The good news is that it's fairly easy to split the OSM streets into constituent segments using PLPGSQL.
One way to achieve that is the one listed below (note the filtering on "Sector 1" - I am restricting table entries within the administrative boundary of the first sector of Bucharest because things get really slow on the entire OSM road network):



drop table if exists network;
create table network(gid serial, osm_id integer, name varchar, the_geom geometry, source integer, target integer, length float);


CREATE OR REPLACE FUNCTION compute_network() RETURNS text as $$
DECLARE
streetRecord record;
wayRecord record;
pointCount integer;
pointIndex integer;
geomFragment record;
BEGIN
-- for each street
FOR streetRecord in select way, osm_id, name from planet_osm_line where highway is not null and st_contains((select way from planet_osm_polygon where boundary = 'administrative' and name like 'Sector 1' limit 1), way) LOOP
-- for each street in the region of interest
SELECT * from planet_osm_ways where id = streetRecord.osm_id into wayRecord;
FOR pointIndex in array_lower(wayRecord.nodes, 1)..array_upper(wayRecord.nodes,1)-1 LOOP
RAISE NOTICE 'Inserting name % source %, target %', streetRecord.name, wayRecord.nodes[pointIndex], wayRecord.nodes[pointIndex+1];
select st_makeline(st_pointn(streetRecord.way, pointIndex), st_pointn(streetRecord.way, pointIndex+1)) as way into geomFragment;
insert into network(osm_id, name, the_geom, source, target, length) values(streetRecord.osm_id, streetRecord.name, geomFragment.way, wayRecord.nodes[pointIndex], wayRecord.nodes[pointIndex+1], st_length(geomFragment.way));
END LOOP;
END LOOP;
return 'Done';
END;
$$ LANGUAGE 'plpgsql';

select * from compute_network();
select assign_vertex_id('network', 1, 'the_geom', 'gid');


The PLPGSQL procedure works by creating a street segment for each pair of nodes from planet_osm_ways; the geometry is created by simply creating a new line from the points corresponding to the nodes (see the st_makeline call).

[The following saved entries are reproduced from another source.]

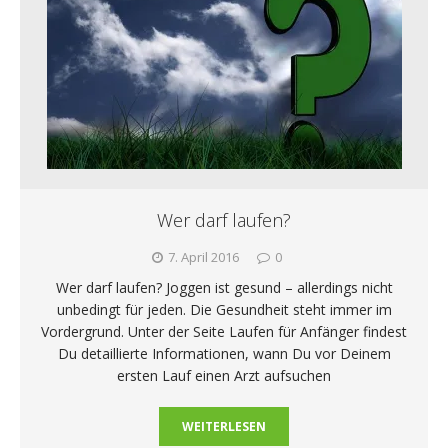
Wer darf laufen?
7. April 2016
0
Wer darf laufen? Joggen ist gesund – allerdings nicht
unbedingt für jeden. Die Gesundheit steht immer im
Vordergrund. Unter der Seite Laufen für Anfänger findest
Du detaillierte Informationen, wann Du vor Deinem
ersten Lauf einen Arzt aufsuchen
WEITERLESEN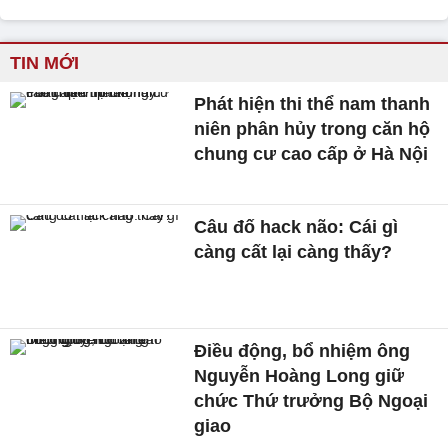
TIN MỚI
Phát hiện thi thể nam thanh
niên phân hủy trong căn hộ
chung cư cao cấp ở Hà Nội
Câu đố hack não: Cái gì
càng cất lại càng thấy?
Điều động, bổ nhiệm ông
Nguyễn Hoàng Long giữ
chức Thứ trưởng Bộ Ngoại
giao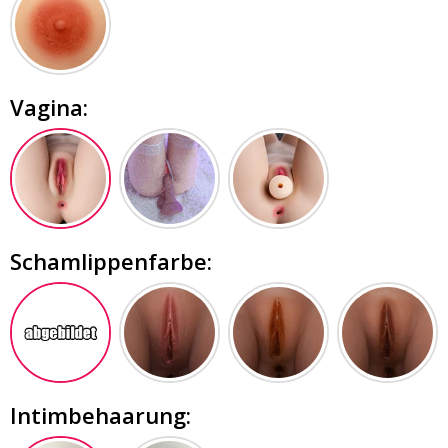
Vagina:
Schamlippenfarbe:
Intimbehaarung: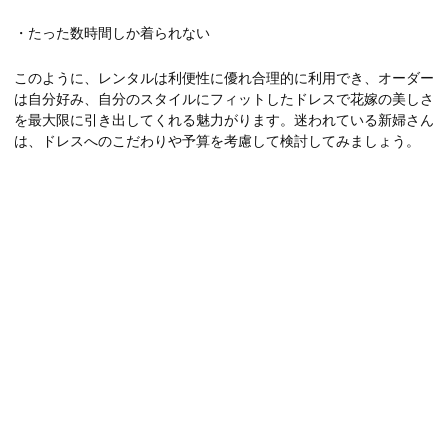
・たった数時間しか着られない
このように、レンタルは利便性に優れ合理的に利用でき、オーダー
は自分好み、自分のスタイルにフィットしたドレスで花嫁の美しさ
を最大限に引き出してくれる魅力がります。迷われている新婦さん
は、ドレスへのこだわりや予算を考慮して検討してみましょう。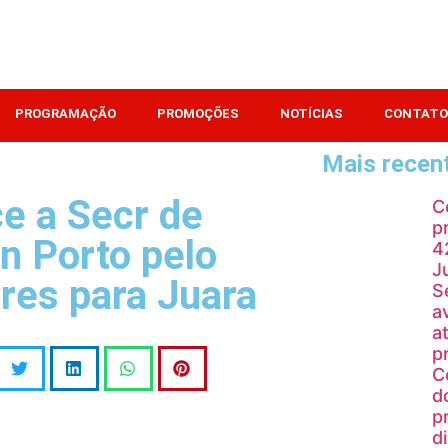
PROGRAMAÇÃO
PROMOÇÕES
NOTÍCIAS
CONTATO
Mais recen
e a Secr de
C
p
n Porto pelo
4
J
ares para Juara
S
a
a
p
C
d
p
d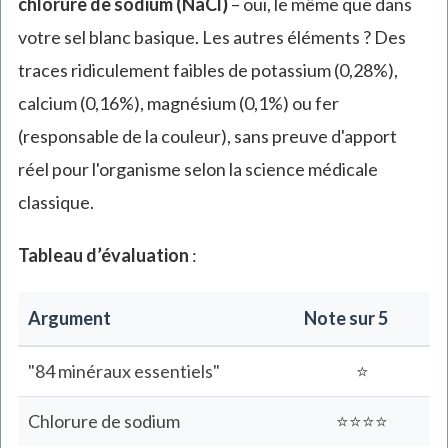
chlorure de sodium (NaCl)
– oui, le même que dans
votre sel blanc basique. Les autres éléments ? Des
traces ridiculement faibles de potassium (0,28%),
calcium (0,16%), magnésium (0,1%) ou fer
(responsable de la couleur), sans preuve d'apport
réel pour l'organisme selon la science médicale
classique.
Tableau d’évaluation
:
Argument
Note sur 5
"84 minéraux essentiels"
⭐
Chlorure de sodium
⭐⭐⭐⭐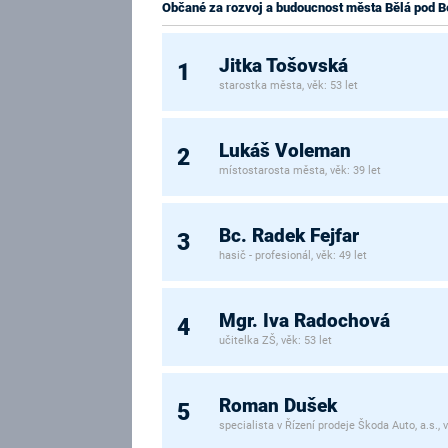
Občané za rozvoj a budoucnost města Bělá pod
Jitka Tošovská
1
starostka města, věk: 53 let
Lukáš Voleman
2
místostarosta města, věk: 39 let
Bc. Radek Fejfar
3
hasič - profesionál, věk: 49 let
Mgr. Iva Radochová
4
učitelka ZŠ, věk: 53 let
Roman Dušek
5
specialista v Řízení prodeje Škoda Auto, a.s., v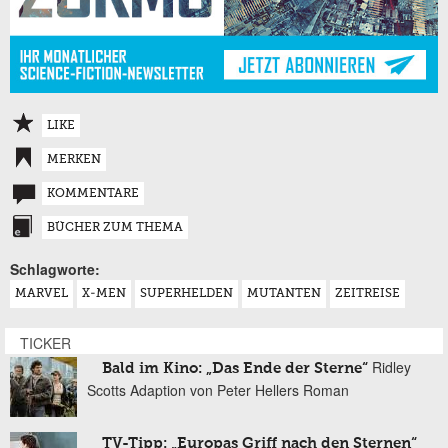
LIKE
MERKEN
KOMMENTARE
BÜCHER ZUM THEMA
Schlagworte:
MARVEL
X-MEN
SUPERHELDEN
MUTANTEN
ZEITREISE
TICKER
Ridley
Bald im Kino: „Das Ende der Sterne“
Scotts Adaption von Peter Hellers Roman
TV-Tipp: „Europas Griff nach den Sternen“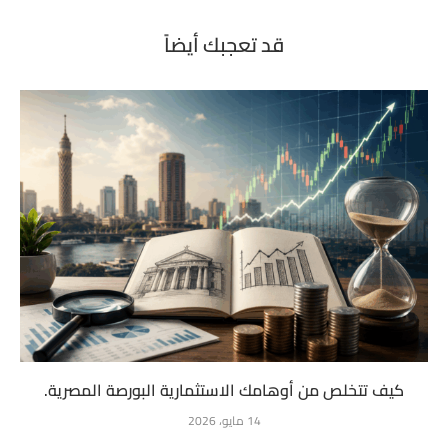
قد تعجبك أيضاً
كيف تتخلص من أوهامك الاستثمارية البورصة المصرية.
14 مايو، 2026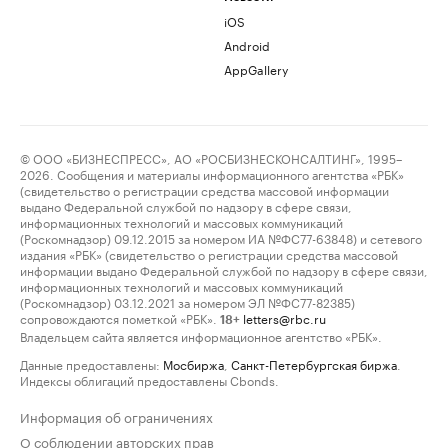
iOS
Android
AppGallery
© ООО «БИЗНЕСПРЕСС», АО «РОСБИЗНЕСКОНСАЛТИНГ», 1995–
2026. Сообщения и материалы информационного агентства «РБК»
(свидетельство о регистрации средства массовой информации
выдано Федеральной службой по надзору в сфере связи,
информационных технологий и массовых коммуникаций
(Роскомнадзор) 09.12.2015 за номером ИА №ФС77-63848) и сетевого
издания «РБК» (свидетельство о регистрации средства массовой
информации выдано Федеральной службой по надзору в сфере связи,
информационных технологий и массовых коммуникаций
(Роскомнадзор) 03.12.2021 за номером ЭЛ №ФС77-82385)
сопровождаются пометкой «РБК».
letters@rbc.ru
18+
Владельцем сайта является информационное агентство «РБК».
Данные предоставлены:
Мосбиржа
,
Санкт-Петербургская биржа
.
Индексы облигаций предоставлены Cbonds.
Информация об ограничениях
О соблюдении авторских прав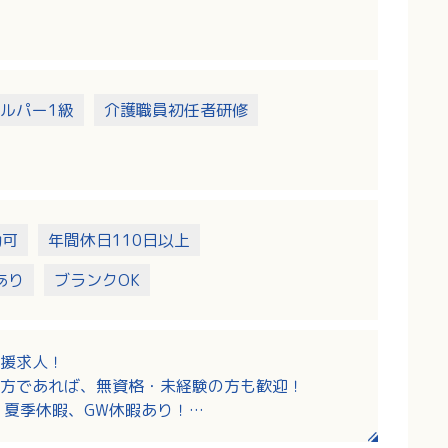
イエース10人乗り、ステップワゴン8人乗りなど）
ルパー1級
介護職員初任者研修
勤可
年間休日110日以上
あり
ブランクOK
援求人！
方であれば、無資格・未経験の方も歓迎！
、夏季休暇、GW休暇あり！
度や財形貯蓄制度などもあり安心！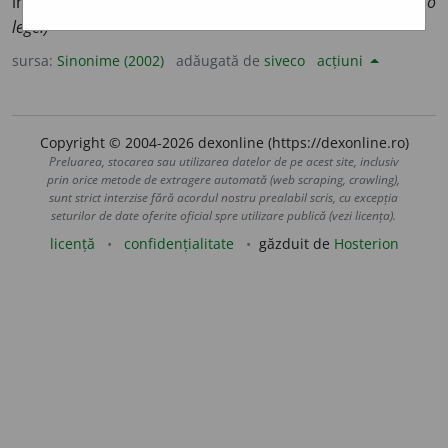
invalida, a suprima, (pop.) a strica, (înv.) a surpa.
(A ~ o
lege.)
sursa:
Sinonime (2002)
adăugată de
siveco
acțiuni
Copyright © 2004-2026 dexonline (https://dexonline.ro)
Preluarea, stocarea sau utilizarea datelor de pe acest site, inclusiv
prin orice metode de extragere automată (web scraping, crawling),
sunt strict interzise fără acordul nostru prealabil scris, cu excepția
seturilor de date oferite oficial spre utilizare publică (vezi licența).
licență
confidențialitate
găzduit de
Hosterion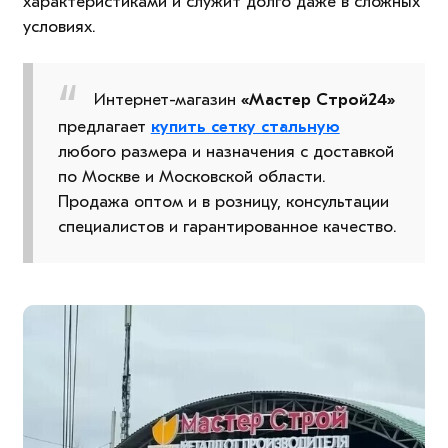
характеристиками и служит долго даже в сложных
условиях.
Интернет-магазин
«Мастер Строй24»
предлагает
купить сетку стальную
любого размера и назначения с доставкой
по Москве и Московской области.
Продажа оптом и в розницу, консультации
специалистов и гарантированное качество.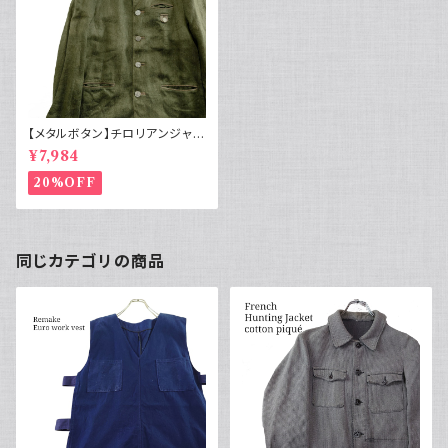
【メタルボタン】チロリアンジャケ
ット ノーカラー リネンジャケット
¥7,984
グリーン
20%OFF
同じカテゴリの商品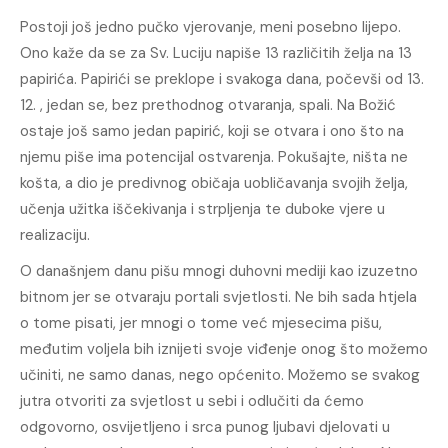
Postoji još jedno pučko vjerovanje, meni posebno lijepo.
Ono kaže da se za Sv. Luciju napiše 13 različitih želja na 13
papirića. Papirići se preklope i svakoga dana, počevši od 13.
12. , jedan se, bez prethodnog otvaranja, spali. Na Božić
ostaje još samo jedan papirić, koji se otvara i ono što na
njemu piše ima potencijal ostvarenja. Pokušajte, ništa ne
košta, a dio je predivnog običaja uobličavanja svojih želja,
učenja užitka iščekivanja i strpljenja te duboke vjere u
realizaciju.
O današnjem danu pišu mnogi duhovni mediji kao izuzetno
bitnom jer se otvaraju portali svjetlosti. Ne bih sada htjela
o tome pisati, jer mnogi o tome već mjesecima pišu,
međutim voljela bih iznijeti svoje viđenje onog što možemo
učiniti, ne samo danas, nego općenito. Možemo se svakog
jutra otvoriti za svjetlost u sebi i odlučiti da ćemo
odgovorno, osvijetljeno i srca punog ljubavi djelovati u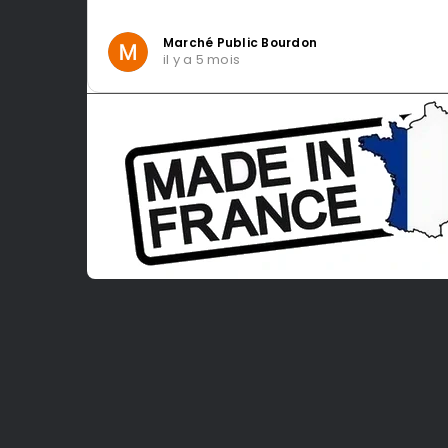
Marché Public Bourdon
il y a 5 mois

Once assign_vertex_id has been run, you can start using shortest_path:



osm=# select n.name, p.edge_id, o.highway from network n, (select edge_id from shortest_path('
osm'# SELECT gid as id,
osm'# source,
osm'# target,
osm'# length as cost
osm'# FROM network',
osm(# (select source from network where name='Intrarea Jugului' limit 1),(select source from network where name='Strada Sofia' limit 1),false,false)) p,
osm-# planet_osm_line o
osm-# where p.edge_id = n.gid and n.osm_id = o.osm_id;
name | edge_id | highway
------------------------------+---------+-------------
Intrarea Jugului | 2330 | residential
Strada Elena Caragiani | 808 | residential
Strada Borșa | 2016 | residential
Strada Borșa | 2015 | residential
Strada Borșa | 2014 | residential
Strada Borșa | 2013 | residential
| 1992 | residential
Șoseaua Pipera | 8098 | secondary
Strada Nicolae Caramfil | 1828 | secondary
Strada Nicolae Caramfil | 1827 | secondary
Strada Nicolae Caramfil | 1826 | secondary
Strada Nicolae Caramfil | 1825 | secondary
Strada Nicolae Caramfil | 1824 | secondary
Strada Nicolae Caramfil | 1823 | secondary
Strada Nicolae Caramfil | 1822 | secondary
Strada Nicolae Caramfil | 1821 | secondary
Bulevardul Beijing | 1035 | secondary
Bulevardul Beijing | 1036 | secondary
Bulevardul Beijing | 7883 | secondary
Bulevardul Beijing | 7766 | secondary
Bulevardul Beijing | 1474 | residential
Bulevardul Beijing | 1473 | residential
Bulevardul Beijing | 1472 | residential
Bulevardul Beijing | 1471 | residential
Bulevardul Beijing | 1470 | residential
Bulevardul Beijing | 1469 | residential
Bulevardul Beijing | 1468 | residential
Bulevardul Beijing | 1467 | residential
Piața Charles de Gaulle | 859 | residential
Piața Charles de Gaulle | 858 | residential
Piața Charles de Gaulle | 8918 | residential
Piața Charles de Gaulle | 8917 | residential
Piața Charles de Gaulle | 8916 | residential
Piața Charles de Gaulle | 8915 | residential
Piața Charles de Gaulle | 8914 | residential
Piața Charles de Gaulle | 8913 | residential
Piața Charles de Gaulle | 8912 | residential
Calea Dorobanților | 264 | primary
| 9999 | footway
Calea Dorobanților | 8116 | primary
Calea Dorobanților | 8117 | primary
Calea Dorobanților | 8118 | primary
Calea Dorobanților | 8119 | primary
Strada Emil Pangrati | 3489 | residential
Strada Emil Pangrati | 3412 | residential
Strada Emil Pangrati | 3413 | residential
Strada Emil Pangrati | 3414 | residential
Cpt. Av. Demetriade Gheorghe | 3446 | residential
Strada Andrei Muresanu | 8086 | residential
(49 rows)

Time: 77.807 ms


If you render the above (I used QGIS), the (start of) the route looks like this:



Note how pgRouting has found multiple edges (2016, 2015, 2014, 2013) alongside "Strada Borșa"; that's because we split the street using the PLPGSQL procedure described at the beginning of the post:


osm=# select osm_id, name from network where gid in (2016, 2015, 2014, 2013);
osm_id | name
----------+--------------
23730998 | Strada Borșa
23730998 | Strada Borșa
23730998 | Strada Borșa
23730998 | Strada Borșa
(4 rows)


Tuesday, October 04, 2011

Installing the Fast SQL Layer plugin on Mac OS X 10.7

If you're running QGis version 1.7 (trunk) from the KyngChaos site and you want to install the Fast SQL Layer plugin, you need to solve some dependencies first.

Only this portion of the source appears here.